Understanding std.Io - Proposal for a high-performance implementation

mutech · April 10, 2026, 3:31pm

My Context:

I’m working on a messaging platform that’s focused on low latency, high throughput and scalability (which one is not…).

The platform receives messages and forwards them (mostly unchanged) as a result of routing based on a subject tree. Very similar to what NATS does.

To get optimal performance, several serial performance killers need to be avoided/mitigated:

system calls (batch/avoid/gather/scatter in dedicated threads)
memory copies (reuse input buffers, gather IO)
memory allocations (reuse buffers, allocate before need, keep dedicated IO buffers w/ short life time)
cache failures: minimize the data on which a core/thread operates, sticky threads

Our current strategy is to io-uring, have a dedicated IO thread receiving IO jobs via MSG_RING, and deliver results back to caller.

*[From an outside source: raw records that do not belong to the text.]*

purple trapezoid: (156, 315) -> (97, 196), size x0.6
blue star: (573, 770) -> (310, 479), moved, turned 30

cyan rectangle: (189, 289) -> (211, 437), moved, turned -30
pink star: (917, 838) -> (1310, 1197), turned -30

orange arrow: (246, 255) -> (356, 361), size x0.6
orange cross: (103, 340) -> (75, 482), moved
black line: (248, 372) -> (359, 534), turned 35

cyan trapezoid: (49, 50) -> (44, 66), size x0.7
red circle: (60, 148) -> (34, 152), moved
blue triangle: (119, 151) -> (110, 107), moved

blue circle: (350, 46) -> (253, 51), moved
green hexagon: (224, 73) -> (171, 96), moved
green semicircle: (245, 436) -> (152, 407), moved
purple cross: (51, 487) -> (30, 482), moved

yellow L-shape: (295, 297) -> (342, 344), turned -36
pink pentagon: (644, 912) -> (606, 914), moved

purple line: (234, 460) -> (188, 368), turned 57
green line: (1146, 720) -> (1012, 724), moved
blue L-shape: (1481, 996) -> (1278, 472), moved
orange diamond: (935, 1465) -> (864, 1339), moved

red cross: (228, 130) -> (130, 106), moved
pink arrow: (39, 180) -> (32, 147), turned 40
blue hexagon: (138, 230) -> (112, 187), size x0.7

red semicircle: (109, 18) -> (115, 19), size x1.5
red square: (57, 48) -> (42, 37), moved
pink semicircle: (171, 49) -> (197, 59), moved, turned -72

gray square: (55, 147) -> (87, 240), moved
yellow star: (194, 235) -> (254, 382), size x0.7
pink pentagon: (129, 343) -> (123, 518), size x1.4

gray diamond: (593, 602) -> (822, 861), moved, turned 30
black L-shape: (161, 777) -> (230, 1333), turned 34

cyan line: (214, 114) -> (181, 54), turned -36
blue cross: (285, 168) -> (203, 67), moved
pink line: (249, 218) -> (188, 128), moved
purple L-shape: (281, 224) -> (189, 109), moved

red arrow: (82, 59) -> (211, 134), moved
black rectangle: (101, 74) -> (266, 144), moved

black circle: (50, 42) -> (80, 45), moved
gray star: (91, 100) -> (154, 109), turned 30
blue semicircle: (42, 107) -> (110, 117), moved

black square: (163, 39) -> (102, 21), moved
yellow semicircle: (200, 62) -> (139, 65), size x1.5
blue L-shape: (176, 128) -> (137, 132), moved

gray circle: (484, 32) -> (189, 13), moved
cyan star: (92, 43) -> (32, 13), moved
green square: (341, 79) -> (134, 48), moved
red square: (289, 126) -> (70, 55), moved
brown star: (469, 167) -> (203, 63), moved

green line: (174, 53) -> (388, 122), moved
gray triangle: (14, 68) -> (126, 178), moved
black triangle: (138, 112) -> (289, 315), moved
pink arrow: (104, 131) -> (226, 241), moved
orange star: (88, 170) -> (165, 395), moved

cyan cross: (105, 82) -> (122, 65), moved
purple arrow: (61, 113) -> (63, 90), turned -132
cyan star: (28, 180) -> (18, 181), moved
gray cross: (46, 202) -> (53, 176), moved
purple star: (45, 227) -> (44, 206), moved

If IO thread becomes a bottleneck, it can be scaled up. Non-IO related syscalls can be dispatched to IO or dedicated syscaller-threads, handled like IO.

At this stage, all the remaining tasks are pure compute, no IO, no syscalls, just syscall-free message passing. These compute tasks can now be optimized for caching. E.g. N worker threads receive and process messages for sharded clients, chatty clients get high prio-threads with smaller shards, etc.

std.Io:
I believe most of this should already work with std.Io, with the exception of a dedicated IO thread and a lack of way to express where compute actions should run.

The current std.Io implementation I saw also behave differently from how I expected: The uring implementation creates fibers for everything. If I run any IO (blocking or async), a fiber gets created. That’s probably owed to the fact that the code is new and not yet optimized. I also saw no infrastructure to control where and how compute should run, as fiber in the same thread or in a separate one.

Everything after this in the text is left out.